While exploring this ritual, I felt grounded by the idea that the circle of life doesn’t end with us. In the soil, dead matter composts to nourish new life. Jewish funeral burial customs use a simple wooden casket, which easily disintegrates into the earth and returns the body to the dust from which it came.
It is a Jewish tradition to bury the placenta beneath the entryway to the home as a means to deter the evil eye from entering. It was believed that if the mother stepped over the buried afterbirth several times, the holiness of the placenta would re-enter her body and be born again as her next child. I loved imagining that I could activate some “placenta magic” simply by coming and going, crossing the threshold to and from my home.
Initially, I felt that burying the placenta was a poignant way to illustrate an ending to the physical connection with my baby. Then I learned that, until around 1900, Jews of Palestine buried the placenta of a baby girl near the hearth, in hopes that the daughter would remain housebound as an adult. Contemporary families have interpreted this custom as a wish for their children to remain emotionally close to their parents into adulthood. With this knowledge, the ritual felt more like a gateway, connecting me with my children through new manifestations of closeness as they grow.

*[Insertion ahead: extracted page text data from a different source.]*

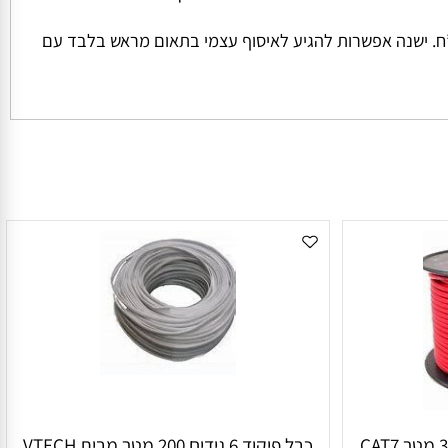
ל החבילה והמשקל שלה המחיר למשלוח הינו קבוע ועומד על סך של 45 ש”ח למשלוח בכל הזמנה מתחת ל 1000 ש”ח. ישנה אפשרות להגיע לאיסוף עצמי בתאום מראש בלבד עם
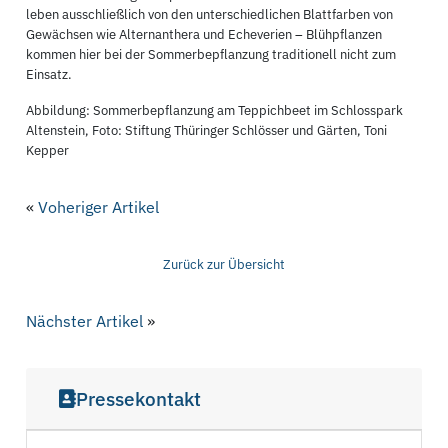
leben ausschließlich von den unterschiedlichen Blattfarben von
Gewächsen wie Alternanthera und Echeverien – Blühpflanzen
kommen hier bei der Sommerbepflanzung traditionell nicht zum
Einsatz.
Abbildung: Sommerbepflanzung am Teppichbeet im Schlosspark
Altenstein, Foto: Stiftung Thüringer Schlösser und Gärten, Toni
Kepper
«
Voheriger Artikel
Zurück zur Übersicht
Nächster Artikel
»
Pressekontakt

After giving birth to my second child this summer, the midwives gave my husband and me a “tour” of the placenta, showing us the delicate intricacies of the organ. We reveled at the web of blood vessels that looked like roots and branches, often referred to as the Tree of Life. Between our fingers, we felt the surprisingly thin membrane that had served as our daughter’s home for nine months.

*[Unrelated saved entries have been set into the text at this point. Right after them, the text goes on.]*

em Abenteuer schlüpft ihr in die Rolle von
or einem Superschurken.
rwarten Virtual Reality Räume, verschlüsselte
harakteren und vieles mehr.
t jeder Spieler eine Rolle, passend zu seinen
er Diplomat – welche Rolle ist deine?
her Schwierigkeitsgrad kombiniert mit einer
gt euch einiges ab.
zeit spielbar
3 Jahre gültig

We took the placenta home in a sealed container and put it in our freezer. I thought about how the Talmud says that only “princesses” could afford to preserve their placentas in oil, rather than straw or rags, and I felt very royal to have access to refrigeration.
Forty days after giving birth, at the close of the “fourth trimester,” I felt it was time to bury my daughter’s placenta.

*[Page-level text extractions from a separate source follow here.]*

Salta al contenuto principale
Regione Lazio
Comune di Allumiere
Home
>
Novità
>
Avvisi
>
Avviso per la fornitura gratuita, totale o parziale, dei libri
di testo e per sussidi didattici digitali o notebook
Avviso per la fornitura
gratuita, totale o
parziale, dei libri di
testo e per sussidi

That evening, we gathered on our front porch as a family of four. I wondered how far back in my family line someone buried their placenta—my great-grandmother in the shtetl in Romania? Her mother? Beyond?
We grabbed our shovels and took turns digging the soil near our front steps, under a small tree. The soil was soft and damp from the rain that morning. I felt my ancestors digging with us.
When the hole was deep enough, I poured the organ down into the soil and thanked it once more for its gift of life. I stared down at the placenta in its hole. The image will stay with me forever. I know my ancestors saw this same view. It looked like a grave and a seed at the same time. Both an ending and a beginning.
Finally, we buried it. The work wasn’t especially hard, but it was physical. I imagined Jewish mothers and midwives in Palestine, Egypt, Russia, and Spain moving their bodies this same way hundreds of years ago.
I wonder who in the next generations of my family line will bury their placentas—my children and grandchildren? Their children? Beyond?
Now, I share my story with you, keeping this ancient ritual alive in our collective library of meaning-making. Together with our ancestors, our children, and the generations to come, we are burying and seeding, coming and going, ending and beginning. And that is the holiest thing of all.